Plaintiffs claim that if summary judgment for the county is set aside, they are entitled to judgment as a matter of law on their motion for summary judgment. If there is no dispute as to any material fact, and the undisputed facts support only one inference, the only question is the legal effect of the facts, and summary judgment should be granted. Cnota v. Palatine Area Football Ass'n., 227 Ill. App. 3d 640, 647, 592 N.E.2d 196, 169 Ill. Dec. 709 (1992). Plaintiffs assert that the evidence presented at summary judgment showed that the surcharge was unauthorized and that the county retained the benefit of these unauthorized fees. We agree.

The evidence establishes that the surcharges were not legally imposed "court costs" or "mailing fees." The record shows that named plaintiffs Don Norton and Jane Reames paid these surcharges based on a mistake of fact induced by misrepresentation of the $3 surcharge. The parties do not dispute that the money collected from this surcharge was given to the county.
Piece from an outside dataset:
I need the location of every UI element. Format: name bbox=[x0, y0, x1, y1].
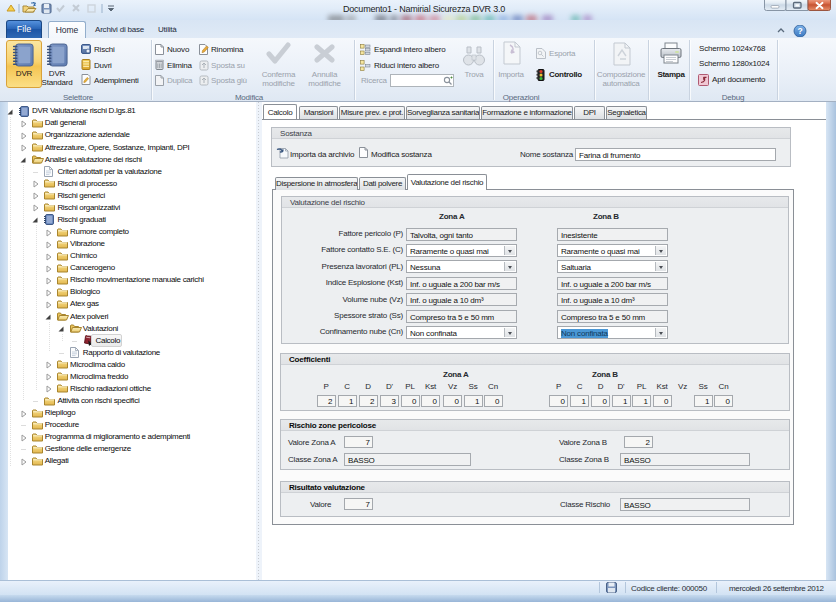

We remand with directions to enter summary judgment for plaintiffs Norton and Reames.

The record reveals that the trial court deferred ruling on plaintiffs' motion for class certification. We express no opinion on the issue. The trial court is directed to conduct a hearing on class certification under sections 2-801 and 2-802 of the Code of Civil Procedure (735 ILCS 5/2-801, 2-802 (West 1996)).
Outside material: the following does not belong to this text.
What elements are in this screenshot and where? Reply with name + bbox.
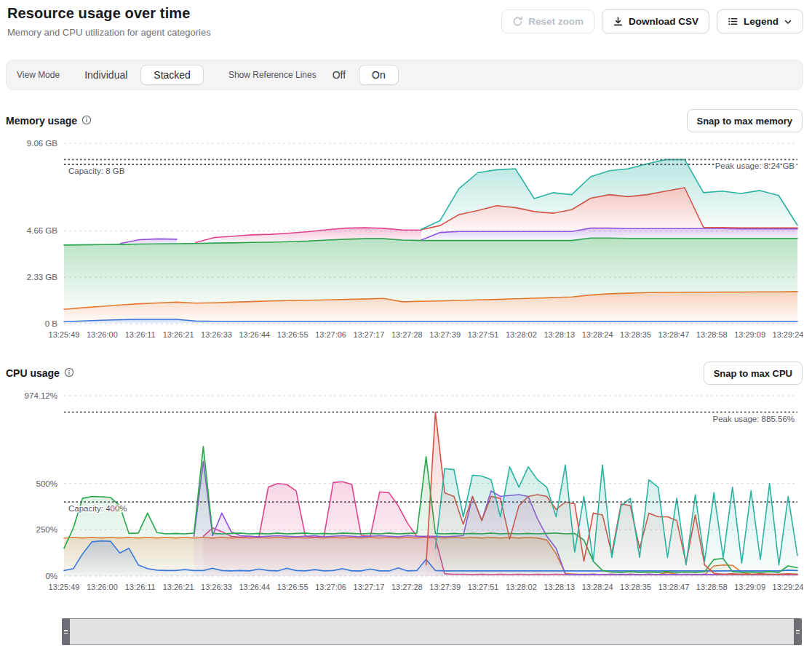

We next address plaintiffs' argument that they are entitled to prejudgment interest. Generally, prejudgment interest "is not recoverable absent a statute or agreement providing for it." City of Springfield v. Allphin, 82 Ill. 2d 571, 413 N.E.2d 394, 45 Ill. Dec. 916 (1980). But plaintiffs argue that prejudgment interest is recoverable without statutory authorization "where a municipal corporation wrongfully exacts money and holds that money without just right or claim." City of Chicago v. Northwestern Mutual Life Insurance Co., 218 Ill. 40, 44, 75 N.E. 803 (1905). See also City of Springfield, 82 Ill. 2d at 577-78. Plaintiffs argue that this exception should apply to the county as well.
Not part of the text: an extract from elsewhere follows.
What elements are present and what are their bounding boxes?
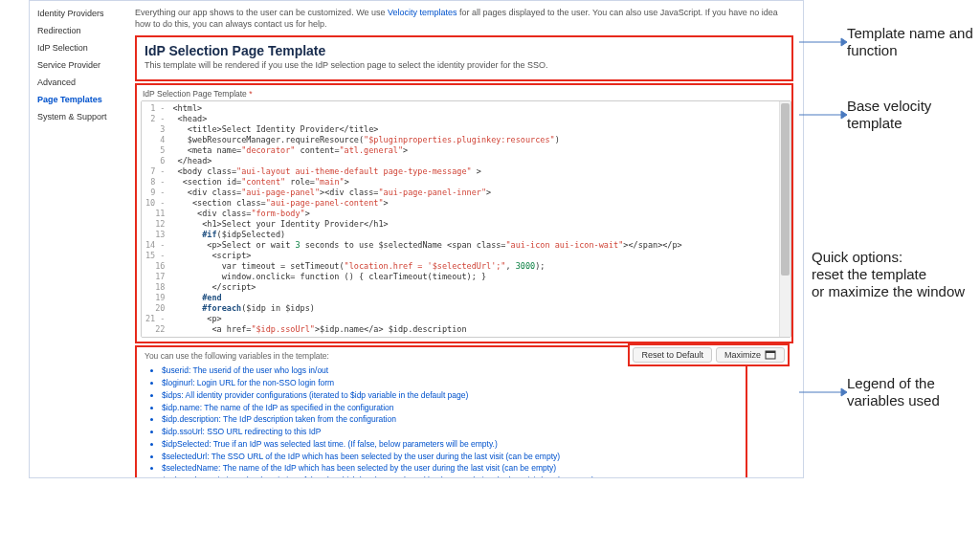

In City of Chicago, our supreme court did not elaborate on the standard for deciding when prejudgment interest, not authorized by statute or agreement, is appropriate. But in City of Springfield, the court found that, even absent statutory authority, a court may award interest "where warranted by equitable considerations," but not where "such an award would not comport with justice and equity." City of Springfield, 82 Ill. 2d at 579. In reliance on City of Springfield and other Illinois cases, we have held that prejudgment interest not statutorily or contractually authorized may only be awarded against a defendant who wrongfully obtained and illegally withheld funds from a plaintiff. Calumet Construction Corp. v. Metropolitan Sanitary District of Greater Chicago, 178 Ill. App. 3d 415, 423, 533 N.E.2d 453, 127 Ill. Dec. 581 (1988). At issue here is the $3 penalty exacted for each ticket. In Norton I we held that the city and its agent were properly dismissed from the suit--the city because plaintiffs did not allege the city received or retained money from the $3 penalty, Datacom because the allegations of the complaint were insufficient to establish that Datacom received or retained any part of the $3 penalty. Yet because of the city's wrongful action, the county now holds the money. The issue is whether the party who innocently receives money wrongfully obtained by another should pay prejudgment interest. We believe prejudgment interest in this case would not meet the justice and equity standard expressed in City of Springfield.

Reversed and remanded.

LEAVITT, P.J., and GORDON J., concur.